Sunday, May 18, 2008

Expanding Tank Farm in Flood Plain

Its time the US EPA change the regulations and requirements for refinery and chemical storage tanks that are allowed in flood plains. Our own experience with the crude oil spill in Chalmette, Louisiana and the crude oil spill in Coffeyville, Kansas bring several issues to light.

Murphy Oil Meraux Refinery and the Coffeyville Resources Refinery are both in a 100 year flood plain. Even if the Murphy Meraux Refinery was in compliance with federal regulations, they did NOT implement their hurricane preparedness plans. The Federal Regulations are not adequate. The tanks have been allowed too close to residential neighborhoods. Flood plains will flood and at times it will be catastrophic; and this flooding will happen whether the EPA anti-spill plan requires facilities to prevent inundation from catastrophic flooding or not.

Murphy's expansion plans include extending the tank farm north towards the flood plain that was effected most by the MRGO Mississippi River-Gulf Outlet Canal . It is most irresponsible for EPA, LDEQ and the refinery to expand the tank farm in this flood zone. The results are a given. It is reckless of the refinery to expand the tank farm, knowing the results. Yet, it is not a surprise that they justify their irresponsibility by claiming they are at least in compliance.

Note: The spill prevention, control, and countermeasure (SPCC) regulations compliance deadline has been extended again to July 1, 2009. Thats two more hurricane seasons.


Friday, May 16, 2008

Commitment to Greenspace or Political Gift to Murphy Oil

In keeping with the mission of the Louisiana Recovery Authority, we look for the LRA's support of "community recovery and resurgence, ensuring integrity and effectiveness, and planning for the recovery and rebuilding of Louisiana."

The Louisiana Recovery Authority should designate certain LRA properties in St Bernard Parish as permanent greenspace and not transfer ownership to the Murphy Oil Meraux Refinery.

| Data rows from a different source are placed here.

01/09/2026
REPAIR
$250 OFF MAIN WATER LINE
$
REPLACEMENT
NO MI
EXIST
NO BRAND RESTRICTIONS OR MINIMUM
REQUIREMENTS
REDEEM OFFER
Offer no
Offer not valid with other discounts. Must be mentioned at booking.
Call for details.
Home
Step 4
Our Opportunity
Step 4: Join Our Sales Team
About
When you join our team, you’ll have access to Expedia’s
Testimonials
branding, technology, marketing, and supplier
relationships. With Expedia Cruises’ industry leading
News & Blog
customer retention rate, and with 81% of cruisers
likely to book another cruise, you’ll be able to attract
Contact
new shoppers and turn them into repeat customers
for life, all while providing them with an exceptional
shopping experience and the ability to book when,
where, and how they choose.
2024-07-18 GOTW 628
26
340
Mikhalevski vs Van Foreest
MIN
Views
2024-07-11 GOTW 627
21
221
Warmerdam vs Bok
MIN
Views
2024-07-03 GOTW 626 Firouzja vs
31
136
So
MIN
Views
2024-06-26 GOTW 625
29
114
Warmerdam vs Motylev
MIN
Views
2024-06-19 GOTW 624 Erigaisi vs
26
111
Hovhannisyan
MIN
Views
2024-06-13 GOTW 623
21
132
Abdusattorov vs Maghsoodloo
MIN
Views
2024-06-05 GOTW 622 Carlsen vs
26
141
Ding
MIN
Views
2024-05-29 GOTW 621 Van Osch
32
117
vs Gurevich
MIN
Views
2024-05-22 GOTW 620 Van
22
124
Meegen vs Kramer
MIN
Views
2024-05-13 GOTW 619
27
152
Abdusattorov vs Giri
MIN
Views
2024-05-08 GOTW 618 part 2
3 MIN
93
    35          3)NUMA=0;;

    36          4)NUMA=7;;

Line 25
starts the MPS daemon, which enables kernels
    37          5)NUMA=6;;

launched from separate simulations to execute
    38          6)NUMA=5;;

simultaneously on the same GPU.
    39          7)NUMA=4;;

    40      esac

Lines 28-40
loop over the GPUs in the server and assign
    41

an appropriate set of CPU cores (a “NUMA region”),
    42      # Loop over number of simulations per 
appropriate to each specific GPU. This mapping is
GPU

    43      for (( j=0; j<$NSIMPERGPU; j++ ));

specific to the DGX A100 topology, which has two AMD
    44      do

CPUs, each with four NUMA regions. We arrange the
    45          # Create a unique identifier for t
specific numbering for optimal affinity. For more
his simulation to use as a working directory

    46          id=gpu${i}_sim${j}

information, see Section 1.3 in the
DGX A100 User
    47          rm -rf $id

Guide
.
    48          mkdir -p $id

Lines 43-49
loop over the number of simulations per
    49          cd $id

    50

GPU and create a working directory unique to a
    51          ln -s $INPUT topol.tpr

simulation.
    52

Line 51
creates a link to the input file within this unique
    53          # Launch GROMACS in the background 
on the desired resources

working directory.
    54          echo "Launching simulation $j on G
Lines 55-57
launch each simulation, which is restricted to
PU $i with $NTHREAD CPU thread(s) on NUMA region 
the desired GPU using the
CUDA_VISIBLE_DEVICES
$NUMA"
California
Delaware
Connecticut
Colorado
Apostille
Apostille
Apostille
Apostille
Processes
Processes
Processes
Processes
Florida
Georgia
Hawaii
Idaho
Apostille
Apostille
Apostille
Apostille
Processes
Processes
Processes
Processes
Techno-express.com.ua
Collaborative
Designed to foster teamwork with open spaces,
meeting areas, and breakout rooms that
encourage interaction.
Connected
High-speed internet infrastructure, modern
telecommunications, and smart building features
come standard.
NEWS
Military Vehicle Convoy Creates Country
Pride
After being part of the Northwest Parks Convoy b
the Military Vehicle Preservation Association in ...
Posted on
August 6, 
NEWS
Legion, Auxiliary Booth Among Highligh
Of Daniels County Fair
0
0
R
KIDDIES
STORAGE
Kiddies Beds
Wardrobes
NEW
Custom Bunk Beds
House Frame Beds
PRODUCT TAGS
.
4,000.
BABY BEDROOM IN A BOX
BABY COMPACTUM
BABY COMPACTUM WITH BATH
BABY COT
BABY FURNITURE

We have valid concerns that any transfers of these LRA properties to the refinery would not only constitute a gift to the refinery but would also compromise the integrity of our residential neighborhood, the intent of the Citizen's Recovery Committee - St Bernard Parish Planning Commission's proposed greenspace around the refinery, and the federal court ordered "intended" buffer zone (from the crude oil spill class action law suit).

Our neighborhood in St Bernard Parish like so many others in our great State of Louisiana has a unique character and personality of its own; one which could be entirely and drastically changed with redevelopment decisions. Nestled between East St Bernard Highway and East Judge Perez Drive, Jacob, Despaux, Ventura and Lena Drives in Chalmette, LA comprise the James Place, Despaux and Ventura, Flora Estates and Sandra Park subdivisions. Here, like elsewhere in St Bernard Parish, residents rebuilt their homes and revitalized their community despite the devastating losses of 2005 : Hurricane Katrina and the Murphy Crude Oil Spill. Other homeowners participated in the voluntary buyout portion of the crude oil spill's class action lawsuit and a few have already sold their homesites through the LRA Grant program. These are the properties which should be designated greenspace, if they are not offered to adjoining homeowners first or to other future residential uses.

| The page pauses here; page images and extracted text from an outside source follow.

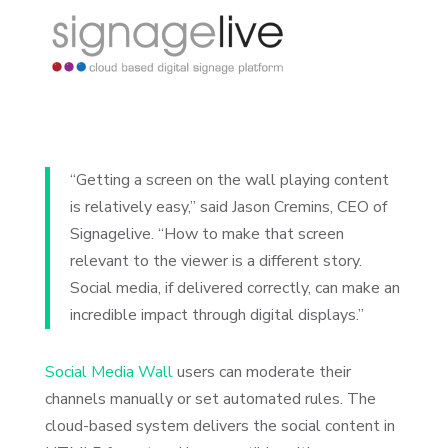
“Getting a screen on the wall playing content
is relatively easy,” said Jason Cremins, CEO of
Signagelive. “How to make that screen
relevant to the viewer is a different story.
Social media, if delivered correctly, can make an
incredible impact through digital displays.”
Social Media Wall
users can moderate their
channels manually or set automated rules. The
cloud-based system delivers the social content in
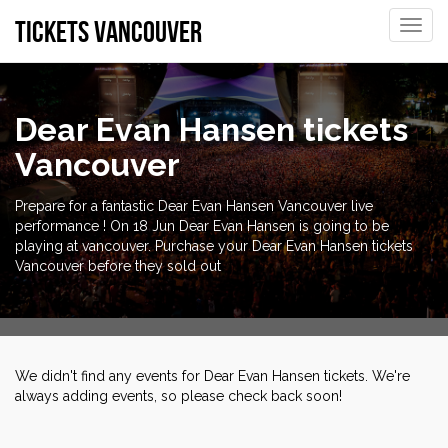
tickets vancouver
Toggle
naviga
Dear Evan Hansen tickets
Vancouver
Prepare for a fantastic Dear Evan Hansen Vancouver live
performance ! On 18 Jun Dear Evan Hansen is going to be
playing at vancouver. Purchase your Dear Evan Hansen tickets
Vancouver before they sold out
We didn't find any events for Dear Evan Hansen tickets. We're
always adding events, so please check back soon!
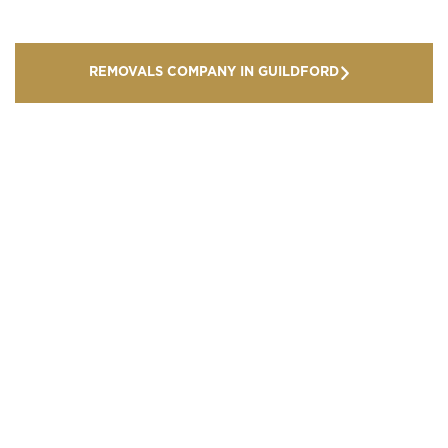
REMOVALS COMPANY IN GUILDFORD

In June of 2007, we became aware of the refinery's plans to use these four streets for expansion; starting in particular with a land swap / sale of our Jacob Drive Firestation ( item #26 SBPC Agenda). From what little we know of the plans include moving facilities, such as a warehouse, maintenance building, laboratory and the like, into the subdivision to allow processing unit expansion on the refinery's current campus. Some of these facilities are currently out of compliance with the new OSHA explosion cone regulations. Some of the new processing expansions may include a coker unit.

"LRA properties" on these four streets, if not offered to adjoining residents first or to other future residential uses, should be permanently designated greenspace or conservation easements and not be gifted, transferred, sold nor made available in any manner to the refinery for expansion or for any other use. Effecting our community's resurgence and not thwarting our renaissance, the government should never push the homeowners towards the refinery expansion acquisitions and should instead preserve the integrity of the existing residential zoning. The government's active participation in the refinery's expansion acquisitions not only is unethical but would only permeate and pervade the decades long encroachment of this heavy industry into the neighborhood. That action would literally move the refinery fenceline west onto the next four streets of the subdivision leaving little or no greenspace protection.

We petition the Louisiana Recovery Authority and the St Bernard Parish Housing, Redevelopment and Quality of Life Commission to consider first offering the residential properties to adjoining residents or other perspective homeowners. If not, they should designate "LRA" properties in these four street areas as permanent greenspace and not to transfer ownership to the Murphy Refinery.